Mas a essência, o frémito e a emoção dos prémios da academia, chega no momento de premiar as grandes actuações. Pouco interessa ao grande público, na verdade, quem escreveu ou realizou, tudo gente que de facto não chega a aparecer na tela. Não, as multidões pagam para ver o herói exclamar, “I’ll be back”, ou a heroína, dengosa, “Is that a gun in your pocket, or are you just glad to see me?”. Vamos, então, conhecer os actores.

Boas representações, eis o que não tem faltado ali, mas uma há, que a todas se sobrepõe. Trata-se do papel mais clássico e apreciado, desde “E tudo o vento levou”, até “António e Cleópatra”. Um homem e uma mulher que se detestam, porque gostam um do outro, e isso porque não gostam, mas até simpatizam, ou não, tudo com a finalidade de chatear o espectador. No meio de tudo isso, conseguem construir entre si um rapport que oscila entre “Música no Coração” e “O resgate do soldado Ryan”. Só tais papéis podem aspirar ao prémio supremo. Por essa razão, os caralhinhos de ouro de melhor actor principal, e melhor actriz principal, vão, respectivamente, para o Rui Cardoso, e para a Vânia.

Não se esgotam aqui, todavia, os prémios atribuídos à casa. De enfiada, saem três caralhinhos de ouro: a Marta, com o melhor guarda-roupa (sobretudo os brincos); a Lana e o Victor, ex-aequo, com o melhor filme mudo; e o patrão Pinto, com a melhor imitação de Marlon Brando no clássico “O Padrinho”. Em jeito de bónus, o caralhinho de ouro do melhor drama, atribuído à cozinha, pelo filme “Osso duro de roer”.

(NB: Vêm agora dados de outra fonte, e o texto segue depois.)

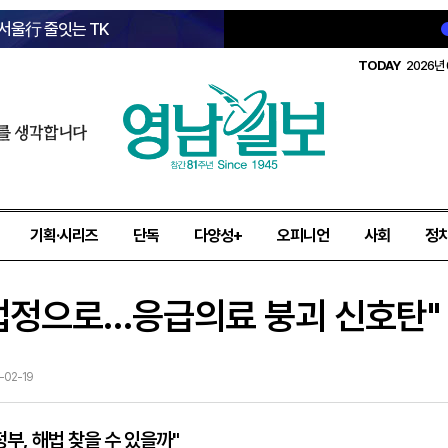
 서울行 줄잇는 TK
TODAY
2026년 
를 생각합니다
기획·시리즈
단독
다양성+
오피니언
사회
정
 법정으로…응급의료 붕괴 신호탄"
-02-19
부, 해법 찾을 수 있을까"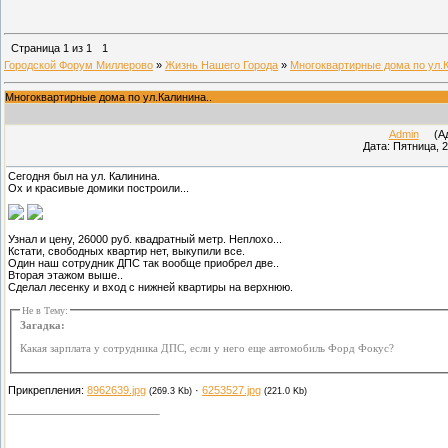
Страница
1
из
1
1
Городской Форум Миллерово
»
Жизнь Нашего Города
»
Многоквартирные дома по ул.К
Многоквартирные дома по ул.Калинина..
Admin
(Адм
Дата: Пятница, 2
Сегодня был на ул. Калинина.
Ох и красивые домики построили...
Узнал и цену, 26000 руб. квадратный метр. Неплохо...
Кстати, свободных квартир нет, выкупили все.
Один наш сотрудник ДПС так вообще приобрел две..
Вторая этажом выше..
Сделал лесенку и вход с нижней квартиры на верхнюю.
Не в Тему:
Загадка:
Какая зарплата у сотрудника ДПС, если у него еще автомобиль Форд Фокус?
Прикрепления:
8962639.jpg
·
6253527.jpg
(269.3 Kb)
(221.0 Kb)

Após muita deliberação do júri, processo que chegou a envolver verbalizações de insultos politicamente incorrectos, ameaças completamente impróprias, e episódios esparsos de sodomia não consentida, decidiu-se atribuir colectivamente, ao Constâncio, Zé Eduardo, e Carlos Silva, o caralhinho de ouro de “Actor mais inapropriado para figurar numa cena pró-americana, a não ser que apareça como contestatário, e nesse caso tem de ser morto logo, ou o filme arrisca-se a ser X-rated”. Eu votei vencido, sobretudo por causa do comprimento do nome do prémio, e terei muito mais a dizer sobre isto, quando me puder sentar melhor.

Outros caralhinhos de ouro existem, e podemos enumerá-los brevemente. Temos o sempre importante caralhinho de ouro dos melhores efeitos especiais, que vai para o Paulo Sousa, o homem santola. O caralhinho de ouro do melhor filme estrangeiro vai para o Paulo Mendes, com o comovedor “As vinhas do vulcão dos pretos”, filme de uma intensidade que nos deixou zonzos. Por último, mas muito importante, temos o Carlos Lopes, cuja obra, “O homem frequentemente invisível”, lhe valeu o prémio “Assim também eu”. Fiquem bem, e um caralhinho para vocês todos.